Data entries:
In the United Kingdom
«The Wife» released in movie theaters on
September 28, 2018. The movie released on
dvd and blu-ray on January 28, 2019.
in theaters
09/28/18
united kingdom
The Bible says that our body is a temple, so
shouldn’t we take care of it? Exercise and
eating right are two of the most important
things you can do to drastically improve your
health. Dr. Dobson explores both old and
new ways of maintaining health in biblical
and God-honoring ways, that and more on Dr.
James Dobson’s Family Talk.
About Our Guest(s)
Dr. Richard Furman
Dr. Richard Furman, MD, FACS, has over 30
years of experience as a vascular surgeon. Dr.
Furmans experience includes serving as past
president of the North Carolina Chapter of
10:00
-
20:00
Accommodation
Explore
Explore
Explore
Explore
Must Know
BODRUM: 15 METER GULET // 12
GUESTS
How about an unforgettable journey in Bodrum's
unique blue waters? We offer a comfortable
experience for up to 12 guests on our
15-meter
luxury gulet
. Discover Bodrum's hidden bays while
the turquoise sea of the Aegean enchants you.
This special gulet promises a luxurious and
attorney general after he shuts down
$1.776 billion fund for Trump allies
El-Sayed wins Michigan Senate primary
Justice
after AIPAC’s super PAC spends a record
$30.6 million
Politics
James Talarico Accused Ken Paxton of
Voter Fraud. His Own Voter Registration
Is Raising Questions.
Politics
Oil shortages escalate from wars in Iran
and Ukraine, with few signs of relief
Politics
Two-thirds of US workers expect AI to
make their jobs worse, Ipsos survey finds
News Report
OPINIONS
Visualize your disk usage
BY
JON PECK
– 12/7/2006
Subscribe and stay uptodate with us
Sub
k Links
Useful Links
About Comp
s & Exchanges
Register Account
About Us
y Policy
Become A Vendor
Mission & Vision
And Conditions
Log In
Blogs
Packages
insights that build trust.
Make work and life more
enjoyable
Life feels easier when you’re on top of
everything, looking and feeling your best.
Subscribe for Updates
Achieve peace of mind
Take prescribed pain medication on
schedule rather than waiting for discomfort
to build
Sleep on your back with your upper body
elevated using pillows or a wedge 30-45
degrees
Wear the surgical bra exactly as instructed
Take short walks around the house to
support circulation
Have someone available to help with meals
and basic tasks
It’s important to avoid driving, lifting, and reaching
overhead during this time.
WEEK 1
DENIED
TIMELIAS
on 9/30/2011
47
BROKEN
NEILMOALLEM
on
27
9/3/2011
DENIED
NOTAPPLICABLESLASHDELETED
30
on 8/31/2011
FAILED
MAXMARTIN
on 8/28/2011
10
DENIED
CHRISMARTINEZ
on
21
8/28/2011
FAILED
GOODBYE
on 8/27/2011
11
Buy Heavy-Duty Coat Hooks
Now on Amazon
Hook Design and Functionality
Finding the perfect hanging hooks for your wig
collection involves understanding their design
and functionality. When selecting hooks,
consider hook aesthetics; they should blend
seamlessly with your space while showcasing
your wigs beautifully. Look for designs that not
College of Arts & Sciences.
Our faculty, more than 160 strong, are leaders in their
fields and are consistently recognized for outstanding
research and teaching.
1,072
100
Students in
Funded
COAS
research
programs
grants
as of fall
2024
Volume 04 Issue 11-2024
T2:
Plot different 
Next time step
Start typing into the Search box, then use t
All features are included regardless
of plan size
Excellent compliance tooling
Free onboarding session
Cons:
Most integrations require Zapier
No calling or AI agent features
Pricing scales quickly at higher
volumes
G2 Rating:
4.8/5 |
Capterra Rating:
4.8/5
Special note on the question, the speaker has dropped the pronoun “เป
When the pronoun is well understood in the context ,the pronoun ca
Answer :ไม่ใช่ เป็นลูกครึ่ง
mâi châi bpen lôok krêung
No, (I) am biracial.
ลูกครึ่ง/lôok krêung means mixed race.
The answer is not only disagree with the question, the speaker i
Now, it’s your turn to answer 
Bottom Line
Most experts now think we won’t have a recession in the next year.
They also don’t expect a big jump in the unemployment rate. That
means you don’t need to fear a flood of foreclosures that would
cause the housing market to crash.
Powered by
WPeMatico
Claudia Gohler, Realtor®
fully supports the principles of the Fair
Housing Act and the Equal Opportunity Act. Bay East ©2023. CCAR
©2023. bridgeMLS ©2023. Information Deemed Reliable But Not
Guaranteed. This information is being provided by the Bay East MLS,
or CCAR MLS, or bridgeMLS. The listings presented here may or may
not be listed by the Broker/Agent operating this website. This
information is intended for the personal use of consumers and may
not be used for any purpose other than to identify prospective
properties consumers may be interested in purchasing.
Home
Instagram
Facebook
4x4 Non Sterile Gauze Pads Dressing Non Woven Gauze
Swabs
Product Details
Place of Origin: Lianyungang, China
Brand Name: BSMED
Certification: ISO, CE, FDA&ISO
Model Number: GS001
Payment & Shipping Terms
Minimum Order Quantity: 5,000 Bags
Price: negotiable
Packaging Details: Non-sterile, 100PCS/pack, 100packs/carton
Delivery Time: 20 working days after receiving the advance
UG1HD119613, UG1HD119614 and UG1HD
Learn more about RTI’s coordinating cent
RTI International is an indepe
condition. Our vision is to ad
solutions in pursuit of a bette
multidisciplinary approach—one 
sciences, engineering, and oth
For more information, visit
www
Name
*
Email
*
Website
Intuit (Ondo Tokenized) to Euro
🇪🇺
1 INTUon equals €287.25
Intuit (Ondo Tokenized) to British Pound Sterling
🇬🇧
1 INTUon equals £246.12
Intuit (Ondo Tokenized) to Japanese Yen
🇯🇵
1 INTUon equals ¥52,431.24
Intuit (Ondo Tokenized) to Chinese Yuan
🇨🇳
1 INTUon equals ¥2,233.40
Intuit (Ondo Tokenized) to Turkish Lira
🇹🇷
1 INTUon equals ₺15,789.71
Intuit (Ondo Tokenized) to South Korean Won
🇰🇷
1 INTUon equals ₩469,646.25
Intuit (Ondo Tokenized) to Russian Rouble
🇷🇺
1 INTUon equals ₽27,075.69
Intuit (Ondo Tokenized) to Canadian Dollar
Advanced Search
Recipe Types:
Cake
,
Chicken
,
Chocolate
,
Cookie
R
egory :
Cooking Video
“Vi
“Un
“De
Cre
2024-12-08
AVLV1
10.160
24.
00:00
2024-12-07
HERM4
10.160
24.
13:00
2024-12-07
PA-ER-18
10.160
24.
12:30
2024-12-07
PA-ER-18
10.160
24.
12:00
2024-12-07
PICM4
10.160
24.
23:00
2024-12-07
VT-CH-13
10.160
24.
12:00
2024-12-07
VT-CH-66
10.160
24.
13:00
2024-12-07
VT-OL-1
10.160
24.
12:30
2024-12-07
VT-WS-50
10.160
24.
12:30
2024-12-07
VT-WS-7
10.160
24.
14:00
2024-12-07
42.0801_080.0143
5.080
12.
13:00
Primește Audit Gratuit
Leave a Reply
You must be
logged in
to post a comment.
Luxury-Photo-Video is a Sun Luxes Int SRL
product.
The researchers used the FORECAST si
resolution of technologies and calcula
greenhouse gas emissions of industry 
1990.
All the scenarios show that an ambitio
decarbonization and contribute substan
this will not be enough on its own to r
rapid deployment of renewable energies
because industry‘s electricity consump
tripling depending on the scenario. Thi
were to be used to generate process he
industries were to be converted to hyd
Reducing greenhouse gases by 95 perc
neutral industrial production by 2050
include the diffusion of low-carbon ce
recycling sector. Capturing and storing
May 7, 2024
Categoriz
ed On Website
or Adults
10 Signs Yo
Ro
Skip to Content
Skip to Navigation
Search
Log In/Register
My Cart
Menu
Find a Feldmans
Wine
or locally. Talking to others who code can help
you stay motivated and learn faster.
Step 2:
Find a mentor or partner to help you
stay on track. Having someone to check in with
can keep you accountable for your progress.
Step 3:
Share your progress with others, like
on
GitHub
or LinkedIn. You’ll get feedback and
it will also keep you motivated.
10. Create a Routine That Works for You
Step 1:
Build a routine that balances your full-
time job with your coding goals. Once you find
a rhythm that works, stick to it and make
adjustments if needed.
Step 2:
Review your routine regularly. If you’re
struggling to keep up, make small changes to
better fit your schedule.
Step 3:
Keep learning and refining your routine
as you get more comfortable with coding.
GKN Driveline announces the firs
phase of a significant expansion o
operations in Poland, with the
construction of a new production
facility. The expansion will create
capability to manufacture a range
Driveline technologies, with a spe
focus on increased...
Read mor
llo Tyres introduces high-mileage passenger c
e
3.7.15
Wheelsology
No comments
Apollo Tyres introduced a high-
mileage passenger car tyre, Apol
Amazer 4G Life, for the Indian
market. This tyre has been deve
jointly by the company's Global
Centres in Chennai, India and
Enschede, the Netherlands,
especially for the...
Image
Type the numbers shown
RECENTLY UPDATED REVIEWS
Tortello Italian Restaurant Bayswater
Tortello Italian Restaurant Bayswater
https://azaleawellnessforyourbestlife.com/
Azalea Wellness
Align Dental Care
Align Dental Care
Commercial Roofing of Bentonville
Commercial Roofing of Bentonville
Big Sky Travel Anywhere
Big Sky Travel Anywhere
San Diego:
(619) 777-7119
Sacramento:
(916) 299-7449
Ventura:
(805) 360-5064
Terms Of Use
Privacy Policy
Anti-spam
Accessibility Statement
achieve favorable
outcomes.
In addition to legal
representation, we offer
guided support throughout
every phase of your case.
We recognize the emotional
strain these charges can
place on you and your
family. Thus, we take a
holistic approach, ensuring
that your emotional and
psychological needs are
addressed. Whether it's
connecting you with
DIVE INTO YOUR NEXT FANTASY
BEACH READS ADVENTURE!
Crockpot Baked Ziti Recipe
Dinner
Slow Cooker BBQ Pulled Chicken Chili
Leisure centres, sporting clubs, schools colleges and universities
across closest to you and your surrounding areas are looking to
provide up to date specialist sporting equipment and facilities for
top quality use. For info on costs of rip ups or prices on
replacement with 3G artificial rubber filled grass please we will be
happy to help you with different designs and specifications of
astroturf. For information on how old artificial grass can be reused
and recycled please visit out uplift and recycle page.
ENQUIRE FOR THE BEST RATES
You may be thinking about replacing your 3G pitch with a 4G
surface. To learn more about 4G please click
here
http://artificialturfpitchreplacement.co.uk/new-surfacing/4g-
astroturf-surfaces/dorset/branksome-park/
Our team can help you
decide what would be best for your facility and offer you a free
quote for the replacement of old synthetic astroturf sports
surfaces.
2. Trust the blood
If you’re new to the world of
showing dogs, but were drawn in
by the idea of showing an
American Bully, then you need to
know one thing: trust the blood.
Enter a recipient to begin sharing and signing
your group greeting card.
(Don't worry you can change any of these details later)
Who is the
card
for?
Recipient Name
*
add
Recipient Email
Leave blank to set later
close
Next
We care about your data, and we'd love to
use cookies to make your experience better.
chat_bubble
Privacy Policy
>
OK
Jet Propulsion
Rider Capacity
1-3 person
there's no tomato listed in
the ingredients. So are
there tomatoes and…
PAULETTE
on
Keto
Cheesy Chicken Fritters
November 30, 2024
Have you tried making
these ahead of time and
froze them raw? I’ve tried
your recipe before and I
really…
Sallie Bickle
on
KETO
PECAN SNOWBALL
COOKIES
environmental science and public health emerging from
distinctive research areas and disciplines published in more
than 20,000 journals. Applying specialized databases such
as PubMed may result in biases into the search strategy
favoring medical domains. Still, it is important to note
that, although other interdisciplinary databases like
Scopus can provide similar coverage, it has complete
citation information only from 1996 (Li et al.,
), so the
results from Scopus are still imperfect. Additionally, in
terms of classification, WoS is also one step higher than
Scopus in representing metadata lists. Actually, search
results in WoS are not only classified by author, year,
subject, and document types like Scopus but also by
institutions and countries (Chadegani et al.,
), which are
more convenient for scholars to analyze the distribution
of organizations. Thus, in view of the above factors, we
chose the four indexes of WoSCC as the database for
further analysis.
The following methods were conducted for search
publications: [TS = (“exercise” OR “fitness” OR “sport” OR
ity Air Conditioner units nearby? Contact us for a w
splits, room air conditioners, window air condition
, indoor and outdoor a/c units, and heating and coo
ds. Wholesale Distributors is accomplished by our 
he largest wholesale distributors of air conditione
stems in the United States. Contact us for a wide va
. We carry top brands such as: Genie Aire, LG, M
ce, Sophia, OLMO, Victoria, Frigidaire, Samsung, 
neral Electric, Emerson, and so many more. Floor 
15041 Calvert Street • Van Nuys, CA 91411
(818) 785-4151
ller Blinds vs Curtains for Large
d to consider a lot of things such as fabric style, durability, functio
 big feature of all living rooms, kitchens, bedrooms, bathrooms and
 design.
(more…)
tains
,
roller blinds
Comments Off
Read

» Exercise description: Your answer should be the lines above, from the line containing "When the pronoun" up to and including the line containing "properties consumers may", reproduced exactly and with nothing else.

» Result:
When the pronoun is well understood in the context ,the pronoun ca
Answer :ไม่ใช่ เป็นลูกครึ่ง
mâi châi bpen lôok krêung
No, (I) am biracial.
ลูกครึ่ง/lôok krêung means mixed race.
The answer is not only disagree with the question, the speaker i
Now, it’s your turn to answer 
Bottom Line
Most experts now think we won’t have a recession in the next year.
They also don’t expect a big jump in the unemployment rate. That
means you don’t need to fear a flood of foreclosures that would
cause the housing market to crash.
Powered by
WPeMatico
Claudia Gohler, Realtor®
fully supports the principles of the Fair
Housing Act and the Equal Opportunity Act. Bay East ©2023. CCAR
©2023. bridgeMLS ©2023. Information Deemed Reliable But Not
Guaranteed. This information is being provided by the Bay East MLS,
or CCAR MLS, or bridgeMLS. The listings presented here may or may
not be listed by the Broker/Agent operating this website. This
information is intended for the personal use of consumers and may
not be used for any purpose other than to identify prospective
properties consumers may be interested in purchasing.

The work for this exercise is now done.